11:27: In another pocket two fish bust right on the bank. Bill grabs his sunglasses, wondering if a buck bass is up guarding a bed. The water was 57 degrees, and it was a few days after a full moon. “I’m sure there’s some fish on the bed somewhere,” said Bill.

The water was a little too dirty to really be able to see very well.

11:52: Bill pulled up on a point right below the no-wake zone in Stamp Creek. He threw his jerkbait, which is actually one of Bill’s preferred lures. Bill is used to fishing over 60 to 100 feet of water at Lanier and having spots rocket to the surface after topwater plugs. “You’ll catch 3- and 4-pounders a lot doing that,” said Bill.

Bill’s plan of attack for The Eliminator was to put together a deep-water pattern, but this didn’t materialize in practice.
“I tried to find a dock pattern, too, but I couldn’t do that,” said Bill. “Some locals said the fish were moving back, so I ended up practicing in Stamp, Illinois, McKasky, Cooper and Kellogg creeks.”

11:58: Bill breaks out a watermelon-red Zoom French Fry worm fished on a Carolina rig. He never got bit.

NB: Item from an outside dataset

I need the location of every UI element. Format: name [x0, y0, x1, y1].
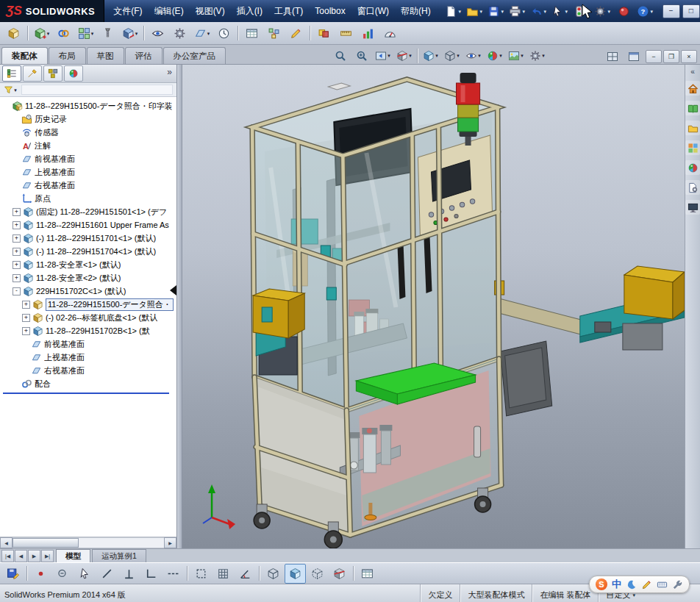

12:26: Bill was in the back of Illinois Creek hoping that lightning would strike twice. “I caught a 7-pounder in this blowdown yesterday,” said Bill. Efforts with the jig and spinnerbait weren’t rewarded.

1:07: Bill goes into the Atlanta Yacht Club cove. “I watched a guy catch some small fish off this subtle little point,” said Bill.

1:08: On the very first drag, a 13-inch spot nailed the Carolina rig. Miette jumped at the bottom of the net.
“I guarantee you there’s another one up there,” he said.

If a fish was there, it didn’t bite the French Fry worm.

1:28: With only 15 minutes left Bill makes a move to a line of Christmas trees halfway back in the cove. He ends the day with the Carolina rig and four in the box.